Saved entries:
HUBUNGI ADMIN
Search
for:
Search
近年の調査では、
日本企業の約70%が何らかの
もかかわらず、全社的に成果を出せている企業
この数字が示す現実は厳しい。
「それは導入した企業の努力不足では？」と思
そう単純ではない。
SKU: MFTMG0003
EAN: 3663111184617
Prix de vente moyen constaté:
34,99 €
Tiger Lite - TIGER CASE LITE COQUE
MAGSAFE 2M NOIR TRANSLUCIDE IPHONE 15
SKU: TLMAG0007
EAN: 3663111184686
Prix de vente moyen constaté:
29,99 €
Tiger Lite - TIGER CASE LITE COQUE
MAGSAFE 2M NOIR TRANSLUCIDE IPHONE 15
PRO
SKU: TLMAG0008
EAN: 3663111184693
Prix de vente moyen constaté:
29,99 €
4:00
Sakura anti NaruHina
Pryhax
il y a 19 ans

Directions for this task: Every line of the data above should be output exactly as written.

Response for this exercise:
HUBUNGI ADMIN
Search
for:
Search
近年の調査では、
日本企業の約70%が何らかの
もかかわらず、全社的に成果を出せている企業
この数字が示す現実は厳しい。
「それは導入した企業の努力不足では？」と思
そう単純ではない。
SKU: MFTMG0003
EAN: 3663111184617
Prix de vente moyen constaté:
34,99 €
Tiger Lite - TIGER CASE LITE COQUE
MAGSAFE 2M NOIR TRANSLUCIDE IPHONE 15
SKU: TLMAG0007
EAN: 3663111184686
Prix de vente moyen constaté:
29,99 €
Tiger Lite - TIGER CASE LITE COQUE
MAGSAFE 2M NOIR TRANSLUCIDE IPHONE 15
PRO
SKU: TLMAG0008
EAN: 3663111184693
Prix de vente moyen constaté:
29,99 €
4:00
Sakura anti NaruHina
Pryhax
il y a 19 ans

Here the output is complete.